Colored pencils expand options for adjusting color, values and overall finish on both my watercolors and printmaking. I use them all the time on other media for touch-ups, enhancements, corrections and of course, a pop of saturated color!
What’s the Difference Between Colored Pencil and Watercolor Pencils?
The most frequent question you emailed in response to my last post was about the difference between colored pencils and watercolor pencils. While they look identical, they are two very different art supplies.
Water, Oil and Wax
In watercolor pencils, the pigments in the leads are compressed with proprietary binders that stay firm enough to resist breaking (to a certain extent), and soft enough to transfer color when the pencil tip is dragged across a paper surface, just like a traditional pencil.
Watercolor pencil applied to paper in a drawing will activate and become fluid when it comes in contact with water, just like your dry pans of watercolor on your palette. (Be sure to use paper designed for wet media.) If you draw a circle and color it in with watercolor pencils, and then apply a clean, wet brush to your drawing, the pencil lines dissolve into wet watercolor pigments, and move with the brush.
You can watch Teoh Yi Chie’s demo with three colors of Cretacolor Watercolor pencils here. (Watch his Derwent Inktense comparison near the end – not all watercolor pencils are created equal.) 🤔
Colored Pencil vs Watercolor Pencil
In the image above, Prismacolor colored pencil is swatched on the top, and Derwent Watercolor Pencil is swatched underneath it. You can see on the right side of the swatches, I can erase both pigments. On the left side of the swatches, a clean, wet watercolor brush was dragged through both.

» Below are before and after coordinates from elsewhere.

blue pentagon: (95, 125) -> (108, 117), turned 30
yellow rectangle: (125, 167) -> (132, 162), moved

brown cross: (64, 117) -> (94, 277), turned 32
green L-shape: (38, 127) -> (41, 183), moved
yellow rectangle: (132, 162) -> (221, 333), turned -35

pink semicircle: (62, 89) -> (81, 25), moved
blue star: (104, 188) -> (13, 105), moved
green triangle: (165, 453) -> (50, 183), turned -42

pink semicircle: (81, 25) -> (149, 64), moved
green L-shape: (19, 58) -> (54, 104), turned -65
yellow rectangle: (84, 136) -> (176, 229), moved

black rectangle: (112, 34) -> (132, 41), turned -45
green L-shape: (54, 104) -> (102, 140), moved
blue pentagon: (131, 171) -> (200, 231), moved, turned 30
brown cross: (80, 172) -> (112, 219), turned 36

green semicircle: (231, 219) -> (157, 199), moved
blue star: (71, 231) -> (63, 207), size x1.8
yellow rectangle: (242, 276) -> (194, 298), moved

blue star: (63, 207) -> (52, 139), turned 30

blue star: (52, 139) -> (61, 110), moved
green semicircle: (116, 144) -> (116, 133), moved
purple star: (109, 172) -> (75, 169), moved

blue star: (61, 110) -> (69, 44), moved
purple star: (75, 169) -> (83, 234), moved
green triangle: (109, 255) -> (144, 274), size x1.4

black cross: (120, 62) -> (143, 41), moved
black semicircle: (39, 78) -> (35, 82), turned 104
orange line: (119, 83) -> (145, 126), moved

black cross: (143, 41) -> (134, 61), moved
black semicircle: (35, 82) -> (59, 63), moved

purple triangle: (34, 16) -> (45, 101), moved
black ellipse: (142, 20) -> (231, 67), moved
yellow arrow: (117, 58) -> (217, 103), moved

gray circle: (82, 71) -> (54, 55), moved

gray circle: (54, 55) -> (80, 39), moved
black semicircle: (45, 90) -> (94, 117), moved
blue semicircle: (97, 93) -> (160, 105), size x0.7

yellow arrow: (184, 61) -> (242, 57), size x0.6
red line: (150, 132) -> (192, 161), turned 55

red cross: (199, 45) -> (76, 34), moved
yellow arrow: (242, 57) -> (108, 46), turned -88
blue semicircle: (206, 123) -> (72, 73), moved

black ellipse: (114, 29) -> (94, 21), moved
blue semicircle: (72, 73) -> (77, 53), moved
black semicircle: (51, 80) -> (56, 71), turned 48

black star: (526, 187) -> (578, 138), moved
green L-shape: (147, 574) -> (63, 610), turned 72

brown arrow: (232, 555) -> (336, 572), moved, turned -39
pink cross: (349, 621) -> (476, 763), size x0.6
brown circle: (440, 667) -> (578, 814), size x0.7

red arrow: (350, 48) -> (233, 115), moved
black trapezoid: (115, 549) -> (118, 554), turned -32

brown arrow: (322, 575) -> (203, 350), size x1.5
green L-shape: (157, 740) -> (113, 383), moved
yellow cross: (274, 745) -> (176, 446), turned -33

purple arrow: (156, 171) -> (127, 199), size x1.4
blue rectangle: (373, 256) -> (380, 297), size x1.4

The only thing that got wet on the upper, colored pencil swatch was the paper around the swatch. The wax base in the colored pencils shielded the paper from the water in the brush. In the lower swatch of watercolor pencil, the pigments immediately dissolved and followed the brush in a trail of blue pigment.
Note: Don’t confuse watercolor pencil with water-soluble graphite. I know; so many closely related terms! But they are different art supplies. 🎨 Let me know if you need more information on water-soluble graphite. It’s great fun!
Can Colored Pencils be Blended?
Colored pencil pigments are bound with either wax or an oil base (depending on the brand). They are not water-soluble. If you swab a wet brush over art made with colored pencils, the pigments will not dissolve, or liquify. The water will bead on top of the pigments.
Blending colored pencil can be done with this simple but effective layering method. You can also blend more quickly (with some practice) using liquid solvents to break down the wax or oil binder. Or, try use blending pencils made specifically for smearing and smoothing colored pencil pigments. Blending markers work well too.
Watercolors and Colored Pencil – Where to Start?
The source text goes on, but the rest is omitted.